Sunday, May 9, 2010

Dalkey Island days



The sun shone in Dublin all weekend, although it was a cool 12 degrees, the full strength of our spring sunshine felt wonderful.  Approaching Dalkey Island the sounds of the sun-bathing seals greeted us, the smell of the spring green sea, the seaweed drying in the heat ... it was perfect. Tipping all ten children out of the boat onto the grass to let them run free on the rocky shoreline was the best feeling, just being able to give them that freedom from the city felt good - exploring the crevices, climbing on the coloured rocks, digging for treasure ...  it brought back all those fond memories of my own shore-side upbringing.

We somehow managed to transport a mountain of food, an entire barbecue, a kite, seating, bedding and a lot more onto the island to enjoy a great afternoon of college friends and family fun.
The now infamous scotch eggs got another outing, some went to relieve the hunger pangs on the train to cork, the rest went to Dalkey Island, neither came back.

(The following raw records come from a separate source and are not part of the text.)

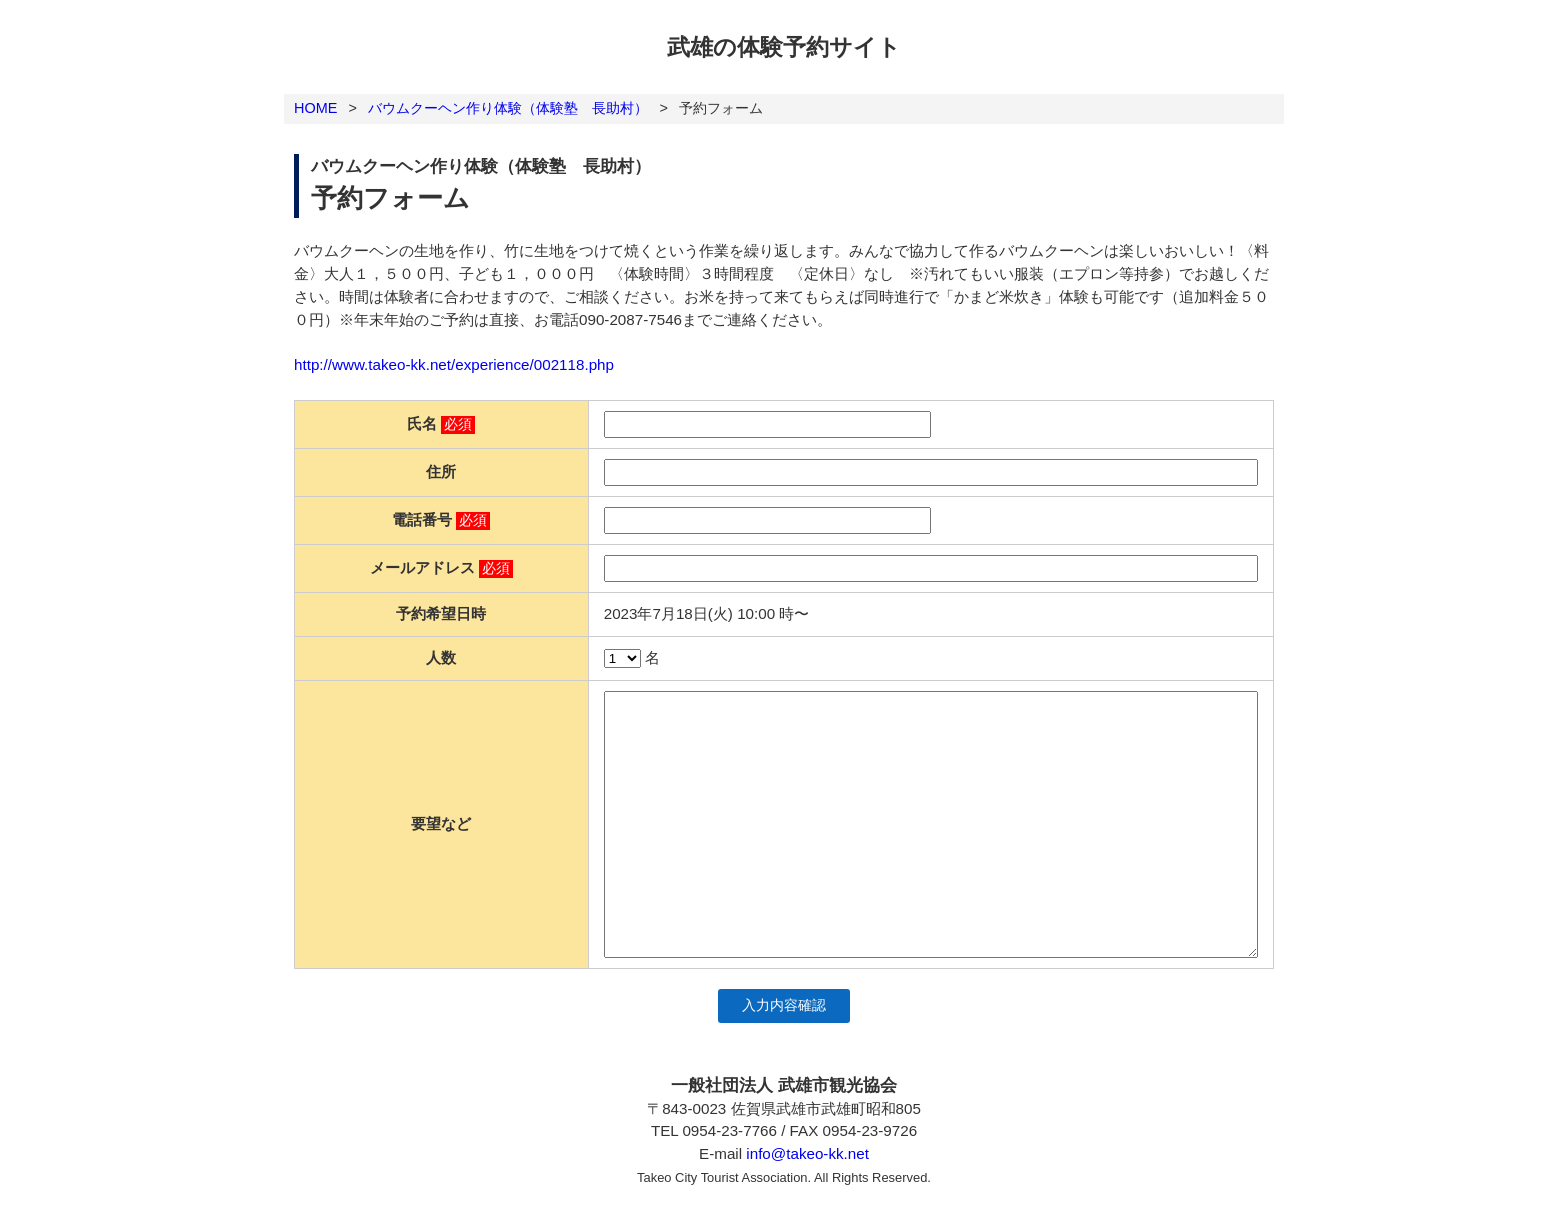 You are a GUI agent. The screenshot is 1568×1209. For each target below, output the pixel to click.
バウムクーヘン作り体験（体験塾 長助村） (508, 108)
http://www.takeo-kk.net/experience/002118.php (454, 364)
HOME (315, 108)
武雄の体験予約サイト (784, 47)
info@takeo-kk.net (807, 1153)
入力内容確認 (784, 1005) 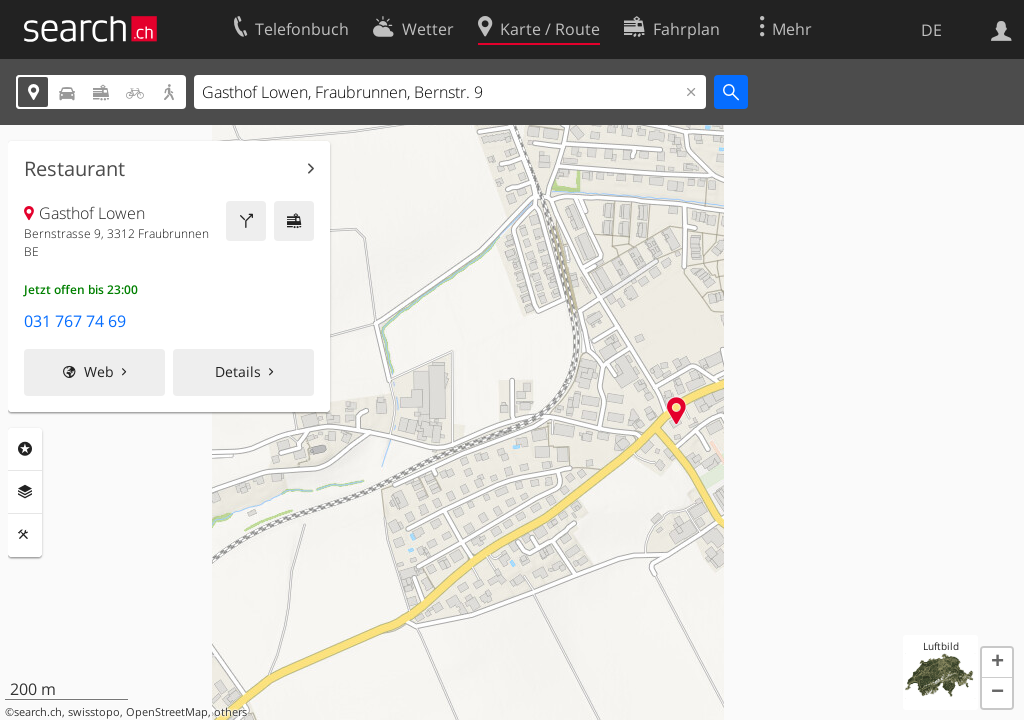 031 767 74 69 (75, 321)
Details (238, 371)
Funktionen (25, 535)
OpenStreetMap (167, 712)
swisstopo (94, 712)
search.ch (38, 712)
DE (931, 30)
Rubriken (25, 449)
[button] (997, 663)
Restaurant (74, 169)
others (230, 712)
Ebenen (25, 492)
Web (99, 371)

                                            wrapped scotch eggs to eat on the Cork train

I made a summer salad which was great to transport as it did not wilt and looked very presentable even after a hot half-hour car journey and a cool ten minute boat trip.  I took care not to label it a Greek salad because it is not really a true Greek salad, and given Ireland's current financial relationship with Greece,  I did want people to eat it! 



You will need:

some ripe, colourful tomatoes, sliced
about 6 radishes, sliced finely
12 oily, black Provencale olives, pitted
barrel aged feta
5 spring onions, chopped finely
a handful of mint leaves
3 tblsps extra virgin olive oil

Feta is key to this salad as it adds a lovely dry-ish texture to the tomatoes and the crunch of the radishes, the you get the hit of one of the olives...its great.
This made a side salad for about 8 adults.  Adjust the quantities as you like.

The Feta
I bought the Greek feta from Fallon & Byrne - it is a barrel-aged feta and the production process lasts about two months. It begins with pasteurized milk from local herds of sheep and goats that graze freely on pastures near the dairy. Greek regulations require that feta be at least 70 percent sheep's milk, with the remainder goat's milk. Sheep's milk is richer and more desirable, but sheep are shy producers, so supplementing with goat's milk is allowed.  I do not know the exact percentage of sheep/goats milk in this particular one that I bought but I will find out as it is very tasty and I will buy it again


The Tomatoes


I used a mixture of tomatoes for this, the small cherry tomatoes on the vine, some large beef tomatoes, some green zebras with the little yellow stripes, a few yellow ones and some regular sized on the vine - they were like a strange collection of heirloom tomatoes from a grannies garden, but the variety of colours and shapes look great on a plate.

To assemble:
Slice the larger tomatoes, half the cherry tomatoes and arrange in a bowl.  Mix through the radish slices, the spring onions and the black olives.  Drizzle over the olive oil and toss together with the mint leaves and a little salt and black pepper.

Serve and enjoy.  We ate this today with delicious beef burgers speckled with little chunks of mozzarella, some really sweet king prawns all cooked to perfection on the barbecue, under the not so pale Irish sunshine with the happy sound of children's shrieks and happy laughter ...  a really great day out.